Motivé par ce contact, j’ai soumis au dépôt légal un exemplaire (le dernier) de la Loi du Voyage ainsi que this. is Hong Gone. Ce sont mes toutes premières publications portant un numéro ISBN. Il me reste encore à comprendre comment référencer ces ouvrages dans la base européenne Electre, probablement en passant par leur service Les Petits Éditeurs. Ceci permettrait aux références d’être disponibles aux librairies francophones et être ainsi potentiellement acquises pour la vente. Tout ceci me paraît encore assez nébuleux, mais cela ne me semble pas insurmontable et la curiosité me pousse à continuer l’exploration.

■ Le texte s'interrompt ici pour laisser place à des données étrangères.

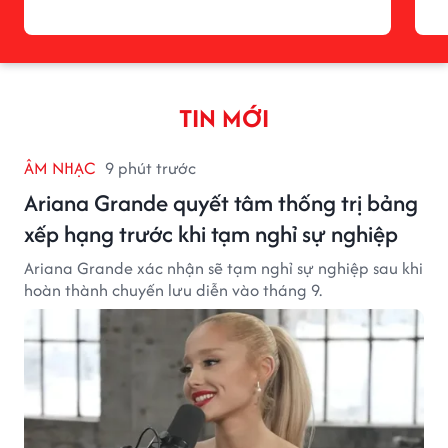
TIN MỚI
ÂM NHẠC
9 phút trước
Ariana Grande quyết tâm thống trị bảng
xếp hạng trước khi tạm nghỉ sự nghiệp
Ariana Grande xác nhận sẽ tạm nghỉ sự nghiệp sau khi
hoàn thành chuyến lưu diễn vào tháng 9.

Les BN qui ont ponctué ces dernières semaines m’indiquent que mes petites éditions ORDREPANIQUE viennent peut-être de sortir de leur statut de hobby expérimental pour continuer sur le chemin, non pas de la croissance, mais d’un partage plus étendu. Je souris à l’idée que mes histoires de moustiques soient désormais préservées par notre bibliothèque nationale. Moi qui me conforte parfois à rester dans l’ombre de mes passions, vois une forme de reconnaissance qui me motive à en sortir. L’ORDRE de la confédération est venu semer un peu plus de PANIQUE dans mon quotidien; ma petite entreprise n’a jamais aussi bien porté son nom.

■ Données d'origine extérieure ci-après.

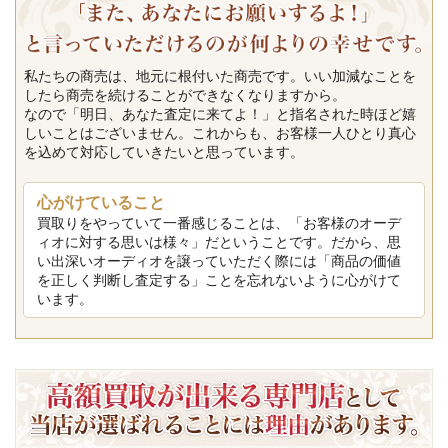
私たちの商売は、地元に根付いた商売です。いい加減なことを
したら商売を続けることができなくなりますから。
なので「明日、あなた査定に来てよ！」と指名された時ほど嬉
しいことはございません。これからも、お客様一人ひとり真心
を込めて対応していきたいと思っています。
心がけていること
買取りをやっていて一番感じることは、「お客様のオーデ
ィオに対する思いは様々」だということです。だから、思
い出深いオーディオを譲っていただく際には「商品の価値
を正しく判断し査定する」ことを忘れないように心がけて
います。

ORDREPANIQUE est titulaire d’un contingent de cent numéros ISBN. Les troisième, quatrième et cinquième sont actuellement en chantier. Je voudrais un jour relire ces lignes et me rappeler ce moment qui a un peu le goût d’un paquet de BN fraîchement ouvert.


  1. En Suisse, le dépôt légal est défini et réglementé principalement au niveau cantonal, mais il est coordonné par la Bibliothèque nationale suisse (BN) sous la compétence de l’Office fédéral de la culture (OFC). Le canton de Genève a rétabli le dépôt légal en 1967, alors je vais probablement devoir également soumettre mes publications à la Bibliothèque de Genève (BG?).